Authored by Tony Feng
Created on Oct 9th, 2022
Last Modified on Oct 9th, 2022
Intro
The post contains a collection of questions for machine learning interview.
Questions
1) Why are small convolution kernels such as 3x3 better than larger ones?
First, you can use several smaller kernels to get the same receptive field and capture more spatial context with less parameters and computations.
Secondly, because with smaller kernels, you will be using more filters. You’ll be able to use more activation functions and thus have a more discriminative mapping function being learnt by your CNN.
Also, small kernels would lead to slow reduction of image dimensions making the network deep, whereas large kernels would decrease the size of the image really fast.
2) The difference for dropout between training and testing
Dropout is a simple way to prevent a neural network from overfitting by making neurons output ‘wrong’ values on purpose. It is a random process of disabling neurons in a layer with probability p.
At test time, however, we do not apply dropout with the test data. But that means your neurons will receive more connections and therefore more activations during inference than what they received during training. For example, if you use a dropout rate of 50% dropping two out of four neurons in a layer during training, the neurons in the next layer will receive twice the activations during inference and thus become overexcited. Accordingly, the values produced by these neurons will be too large by 50%. To correct this over-activation at inference time, you multiply the weights of the overexcited neurons by the retention probability (1 – p) to scale them down.

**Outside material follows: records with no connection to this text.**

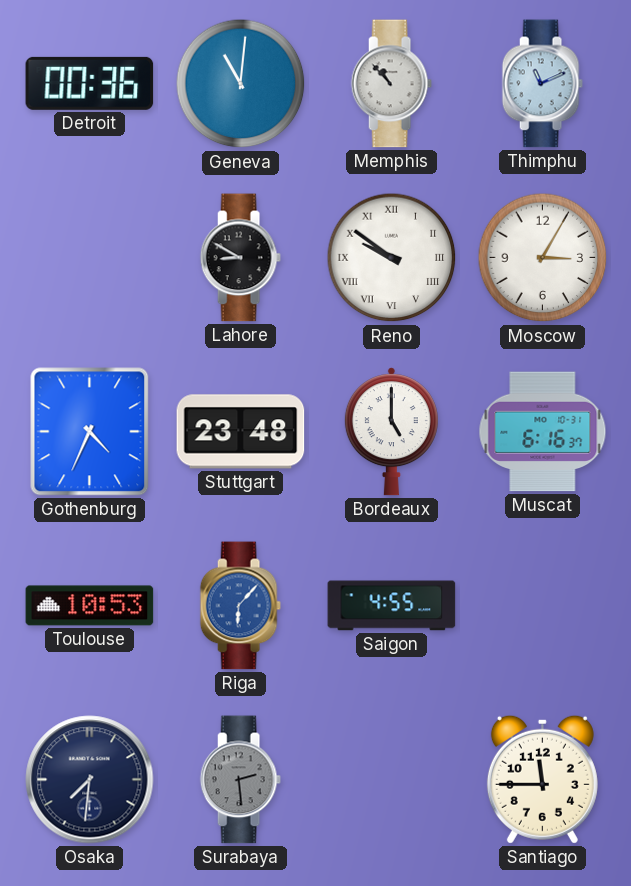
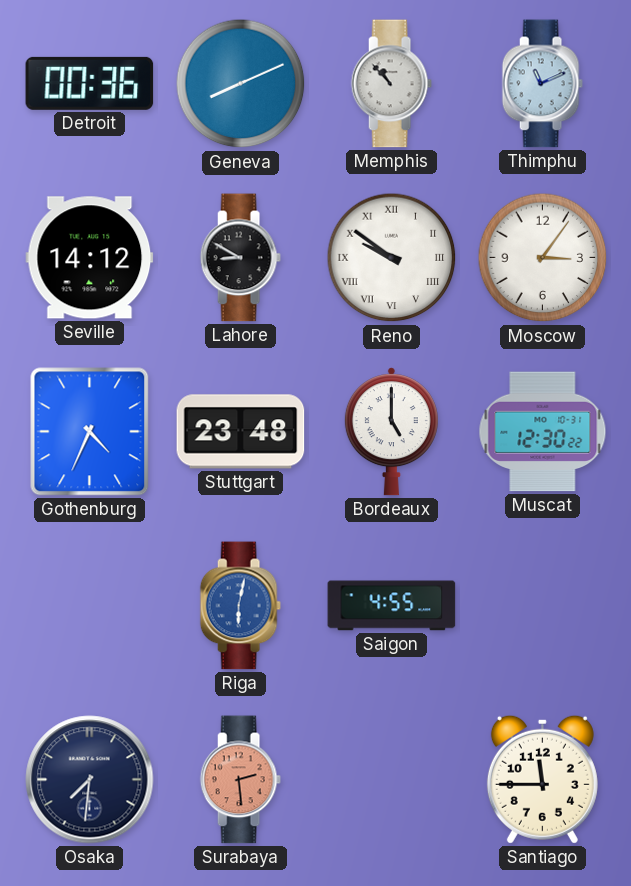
Geneva: 11:01 -> 8:11
Seville: none -> 14:12
Moscow: 3:05 -> 3:06
Muscat: 6:16 -> 12:30
Toulouse: 10:53 -> none
Riga: 6:07 -> 6:02
Surabaya dial: grey -> salmon
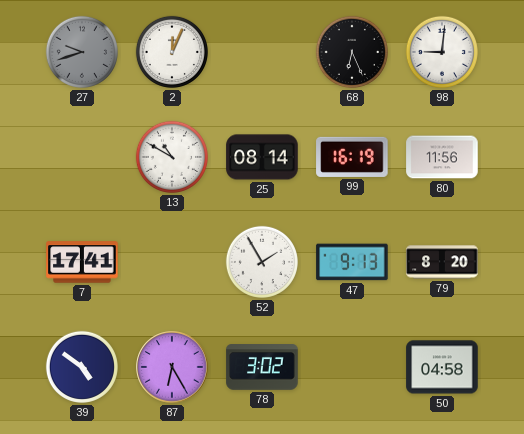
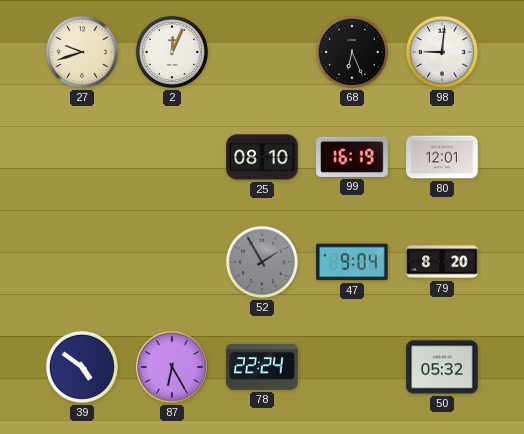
27 dial: grey -> cream
13: 10:50 -> none
25: 08:14 -> 08:10
80: 11:56 -> 12:01
7: 17:41 -> none
52 dial: white -> grey
47: 9:13 -> 9:04
78: 3:02 -> 22:24
50: 04:58 -> 05:32
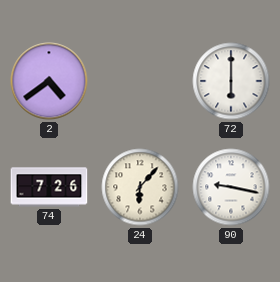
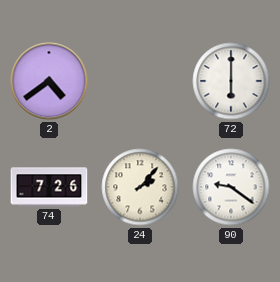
24: 6:07 -> 2:07
90: 9:17 -> 9:21
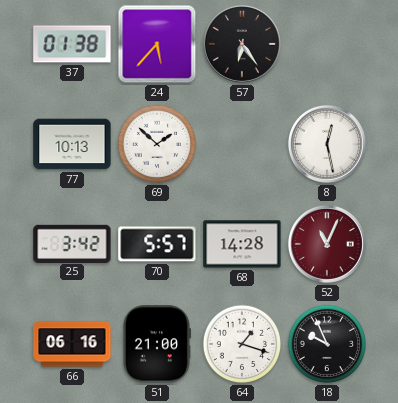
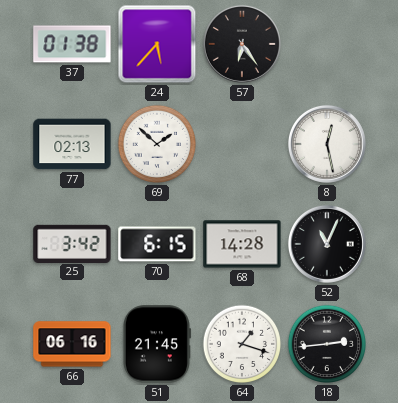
77: 10:13 -> 02:13
70: 5:57 -> 6:15
52 dial: burgundy -> black
51: 21:00 -> 21:45
18: 9:56 -> 2:44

3) How does inference time vary with the depth of the decision tree?
Test time complexity would be O(depth) since we have to move from root to a leaf node of the decision tree.
4) With the increase of depth, what will be influnced in decison tree prediction?
- More inference time
- To some degree, it reduces bias and prevent underfitting, but it may lead to overfitting (more leaf nodes).
5) Pros and Cons of decision tree
Advantages:
- Once the tree is constructed, the training data does not need to be stored. Instead, we can simply store splitting conditions.
- Inference is very fast, as test inputs simply need to traverse down the tree to a leaf.
- No metrics are needed, because the splits are based on feature thresholds.
Disavantages:
- Trees fail to deal with linear relationships.
- Trees are quite unstable. A few changes in the training dataset can create a completely different tree.
- The number of terminal nodes increases quickly with depth.
6) What is the purpose of random restarts?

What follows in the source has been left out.